I am a big believer that out of every situation there is always a lesson to be learned. On the positive side of facing this addiction, it has made me more understanding. It made me realize that most addicts are trying to take the pain away from some type of trauma in their life. It made me realize that everyone has some kind of “addiction” in their life that helps them “escape” from reality.

But on the negative side of addiction, I’ve lost my best friend, my safe haven, my safety net. Someone that knew me more than anyone else in this world. Someone I could trust and rely on. The one I could completely open up to. Much has changed over the last seven/eight years, and it’s because I am maturing and opening my eyes to the truth.

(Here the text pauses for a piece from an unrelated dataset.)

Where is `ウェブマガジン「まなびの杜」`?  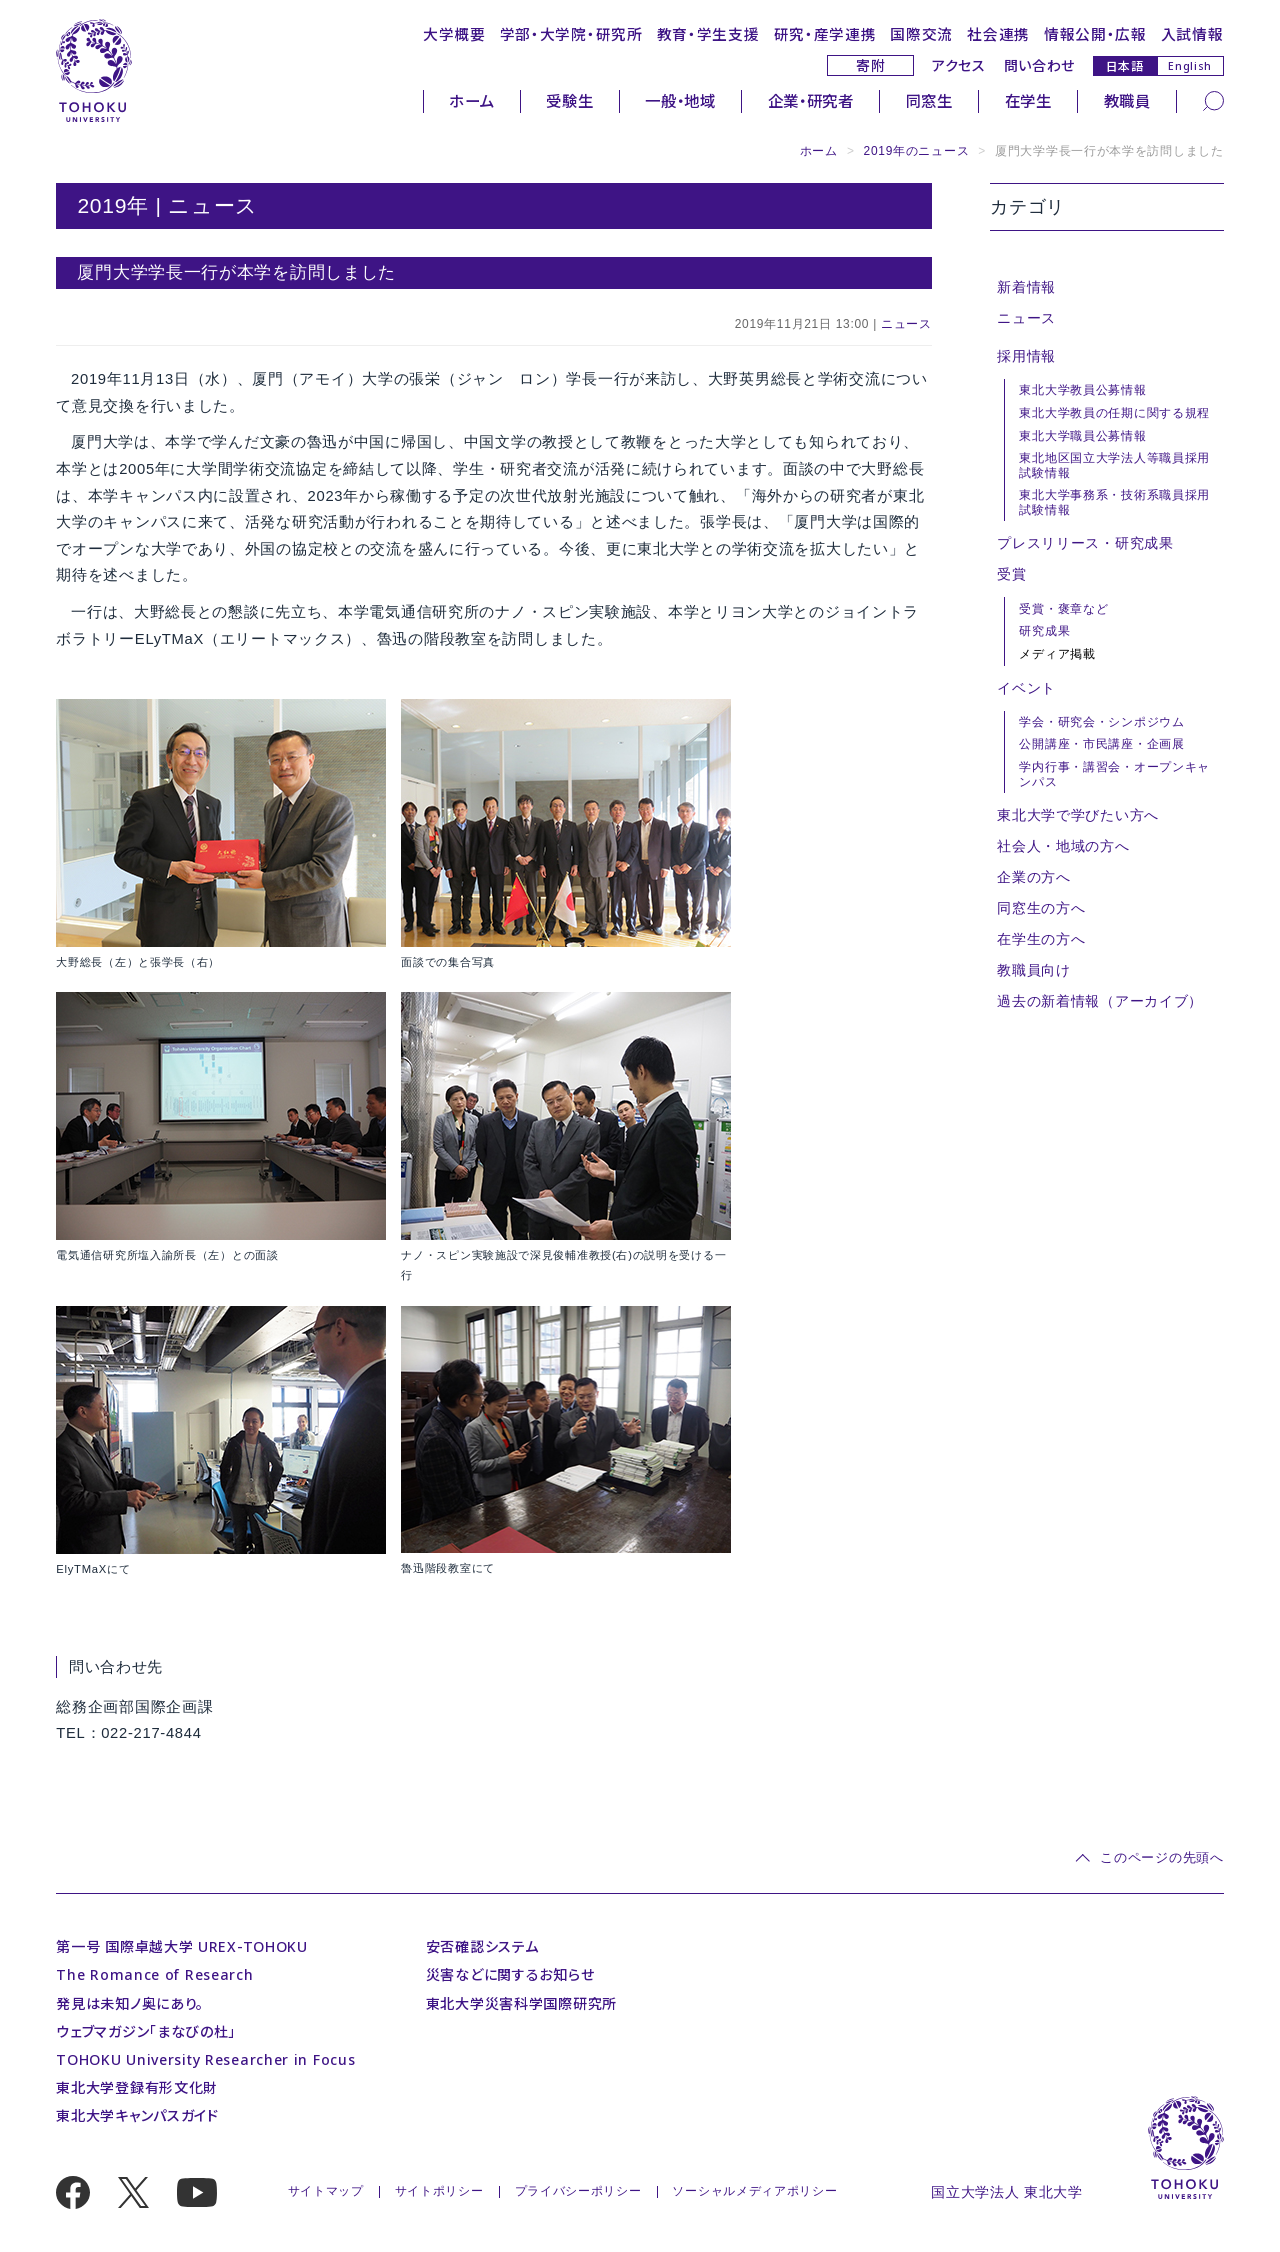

I try to talk to her about my life, my struggles, my success, my pains. I try to talk to her about one day getting married and having a family of my own. Sometimes she acknowledges that I am talking to her and other times I feel like a ghost. I feel like a ghost in the sense that she is standing there and can hear me but she isn’t responding or acknowledging that I am there.

When I get to talking or thinking about the pain my mom has caused me (non-intentionally), it feels like a knife has gone straight through my chest, and I’m one with a high tolerance for pain. I felt like I have sacrificed parts of my life to try and save my mother, to try to help her understand that she isn’t only hurting herself but the others around her.

I lay in bed some nights and cry out to God in prayer that he blesses me with the strength to overcome. The perseverance to push forward and find forgiveness in my heart. I pray for my mother that she comes back stronger, and that she fights the demons inside of her. I try to help her in any way possible, but I am not one to help someone that does not help themselves.

To others that are in the same boat as me, just know everything will be alright. God has a way of working everything out for the best. With what I’ve been through, it has made me a stronger person mentally and I believe that it will make you a stronger person as well.

Some advice that I would give others in my position:

1. Open up about your feelings and don’t keep them “bottled up”. I kept my feelings bottled for so many years that I would have random outbreaks of my emotions towards people that did not deserve it.

2. Figure out why the person is addicted to their drug. It will give you a lot of peace and understanding of why they do what they do.

3. You only get one set of parents, so love them unconditionally.

4. I know it is mentally draining, so find your happy place. Something you can do to keep your mind off of it.

To my mom, I love you unconditionally. You raised me into who I am today, and I cannot thank you enough. I pray that whatever pain you are feeling that you find peace in it all and come back stronger than ever. I want my best friend back because I need you more than ever at this time in my life. I love you.